Testing

DFFML has a test suite with unit and integration tests. All plugins also have unit tests, some have integration tests, eventually all will have integration tests.

You can run the tests with

$ python3 -m unittest discover -v

To run a specific test, use the -s flag.

$ python3 -m unittest tests.test_cli.TestPredict.test_record

You can also run all tests which have a given string in their name.

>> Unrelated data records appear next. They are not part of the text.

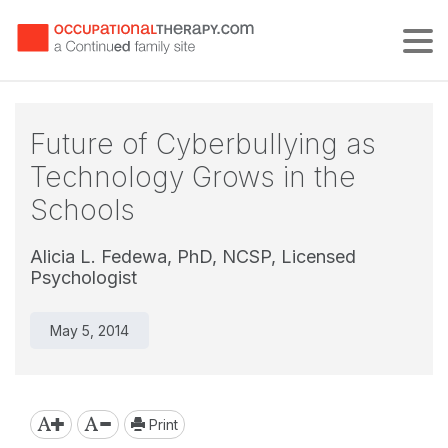
Tog
Future of Cyberbullying as
Technology Grows in the
Schools
Alicia L. Fedewa, PhD, NCSP, Licensed
Psychologist
May 5, 2014
Print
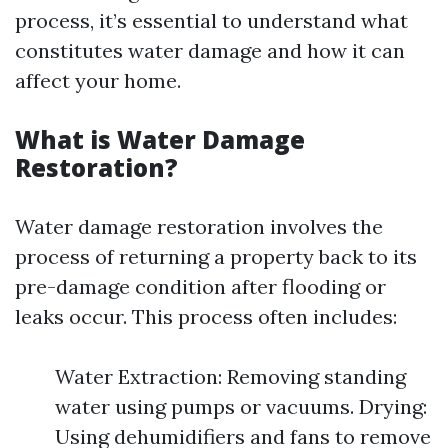
process, it’s essential to understand what
constitutes water damage and how it can
affect your home.
What is Water Damage
Restoration?
Water damage restoration involves the
process of returning a property back to its
pre-damage condition after flooding or
leaks occur. This process often includes:
Water Extraction: Removing standing
water using pumps or vacuums. Drying:
Using dehumidifiers and fans to remove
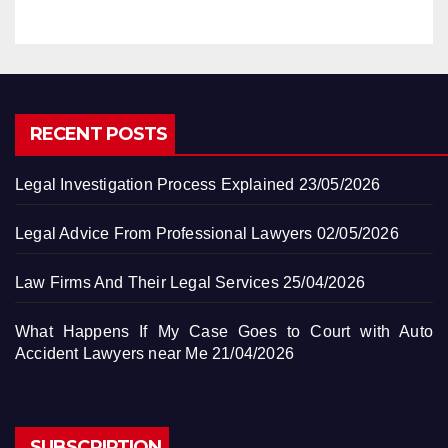
RECENT POSTS
Legal Investigation Process Explained
23/05/2026
Legal Advice From Professional Lawyers
02/05/2026
Law Firms And Their Legal Services
25/04/2026
What Happens If My Case Goes to Court with Auto
Accident Lawyers near Me
21/04/2026
SUBSCRIPTION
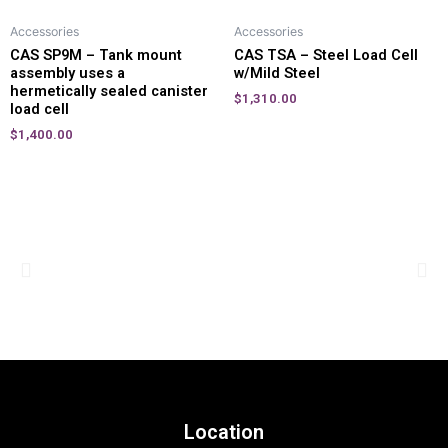
Accessories
Accessories
CAS SP9M – Tank mount
CAS TSA – Steel Load Cell
assembly uses a
w/Mild Steel
hermetically sealed canister
$
1,310.00
load cell
$
1,400.00
Location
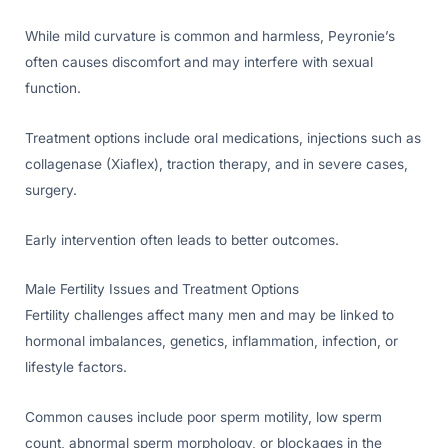
While mild curvature is common and harmless, Peyronie’s
often causes discomfort and may interfere with sexual
function.
Treatment options include oral medications, injections such as
collagenase (Xiaflex), traction therapy, and in severe cases,
surgery.
Early intervention often leads to better outcomes.
Male Fertility Issues and Treatment Options
Fertility challenges affect many men and may be linked to
hormonal imbalances, genetics, inflammation, infection, or
lifestyle factors.
Common causes include poor sperm motility, low sperm
count, abnormal sperm morphology, or blockages in the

$ python3 -m unittest discover -v -k unpack_

You can run all documentation related testcases with the following command

$ TEST_DOCS=1 python3 -m unittest discover -v tests/docs/

You can run a single documentation test by providing it’s path in docs where / is converted to _. Here’s how you would run the docs/tutorials/sources/complex.rst test.

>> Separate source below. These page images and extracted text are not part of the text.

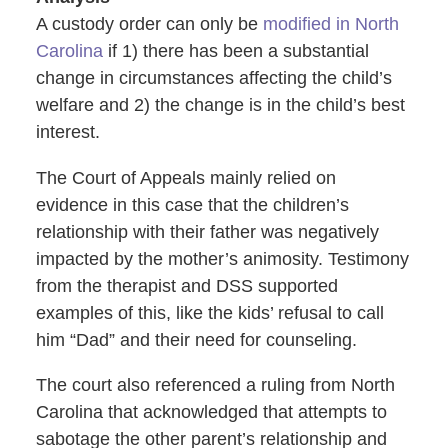
A custody order can only be
modified in North
Carolina
if 1) there has been a substantial
change in circumstances affecting the child’s
welfare and 2) the change is in the child’s best
interest.
The Court of Appeals mainly relied on
evidence in this case that the children’s
relationship with their father was negatively
impacted by the mother’s animosity. Testimony
from the therapist and DSS supported
examples of this, like the kids’ refusal to call
him “Dad” and their need for counseling.
The court also referenced a ruling from North
Carolina that acknowledged that attempts to
sabotage the other parent’s relationship and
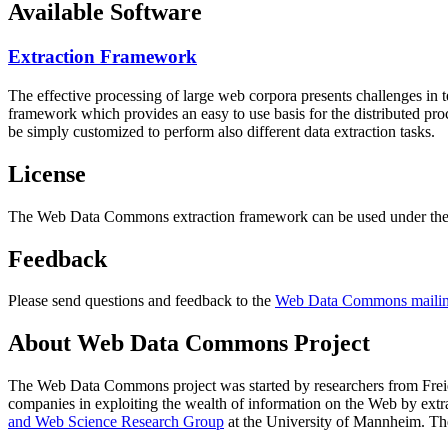
Available Software
Extraction Framework
The effective processing of large web corpora presents challenges in 
framework which provides an easy to use basis for the distributed pr
be simply customized to perform also different data extraction tasks.
License
The Web Data Commons extraction framework can be used under the 
Feedback
Please send questions and feedback to the
Web Data Commons mailing
About Web Data Commons Project
The Web Data Commons project was started by researchers from
Frei
companies in exploiting the wealth of information on the Web by ext
and Web Science Research Group
at the
University of Mannheim
. Th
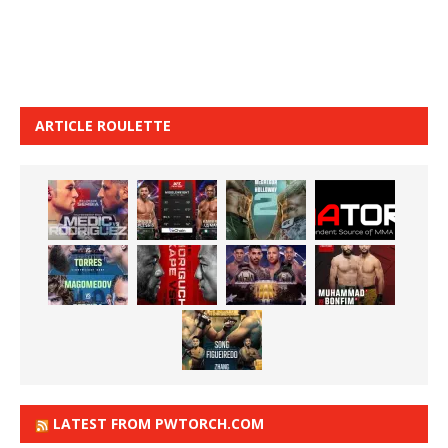
ARTICLE ROULETTE
LATEST FROM PWTORCH.COM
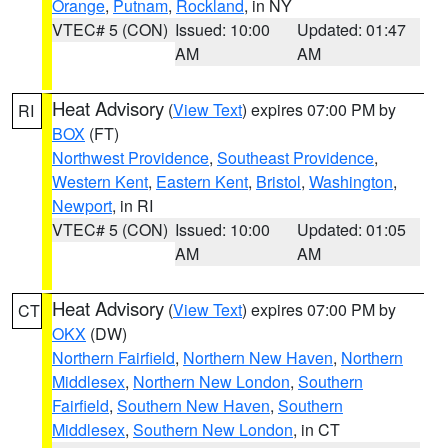
Orange
,
Putnam
,
Rockland
, in NY
VTEC# 5 (CON)
Issued: 10:00
Updated: 01:47
AM
AM
Heat Advisory
(
View Text
) expires 07:00 PM by
RI
BOX
(FT)
Northwest Providence
,
Southeast Providence
,
Western Kent
,
Eastern Kent
,
Bristol
,
Washington
,
Newport
, in RI
VTEC# 5 (CON)
Issued: 10:00
Updated: 01:05
AM
AM
Heat Advisory
(
View Text
) expires 07:00 PM by
CT
OKX
(DW)
Northern Fairfield
,
Northern New Haven
,
Northern
Middlesex
,
Northern New London
,
Southern
Fairfield
,
Southern New Haven
,
Southern
Middlesex
,
Southern New London
, in CT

$ TEST_DOCS=1 python3 -m unittest -v tests.docs.test_consoletest.TestDocs.test_tutorials_sources_complex

Writing Tests

If your test is within the main package, aka tests/ you should subclass from AsyncTestCase.

For example if you need test something where you had to load a PNG, you’d do

async def test_something_with_a_png(self):
   self.required_plugins("dffml-config-png")

If all methods within a class require a plugin or set of plugins, those plugin names can be listed in the REQUIRED_PLUGINS class variable.

class MyTest(AsyncTestCase):
   REQUIRED_PLUGINS = ["dffml-config-png"]

Running CI Tests Locally

You can run any of the CI tests with the following docker / podman command.

$ sudo docker run --rm -ti -u $(id -u):$(id -g) \
    -e USER=$USER \
    -v $HOME/.cache/pip:/home/$USER/.cache/pip -w /usr/src/dffml \
    -v $PWD:/usr/src/dffml -w /usr/src/dffml \
    --entrypoint .ci/docker-entrypoint.sh python:3.7 .

The final argument tells the script which CI test to run. If you give a path, such as . for the main package, or model/scikit for one of the plugins, it will run the tests for the given package.

You can also change the docker image from python:3.7 to python:3.8 to run the tests against another version of Python.

If you want to run any of the named CI tests, you can do that by giving the name instead of a path. Make sure you run these with the python:3.7 image (3.8 seems to have some weird issues, lack of pkg_resources to name one).

Options are as follows

  • changelog

  • whitespace

  • style

  • docs

  • lines

For example, to run the docs CI test, the final arguments to the above command would be --entrypoint .ci/docker-entrypoint.sh python:3.7 docs

Debug Logging

To get the debug output while testing set the LOGGING environment variable.

$ export LOGGING=debug

Test Coverage

Each pull request is expected to maintain or increase test coverage

$ python3 -m coverage run -m unittest discover -v
$ python3 -m coverage report -m
$ python3 -m coverage html

The last command generates a folder called htmlcov, you can check the report by opening the index.html in a web browser.

$ python3 -m http.server --directory htmlcov/ 8080

You can now view the coverage report at http://127.0.0.1:8080/

Test Datasets

In order to avoid potential legal issues, all datasets included within the codebase of DFFML should be randomly generated.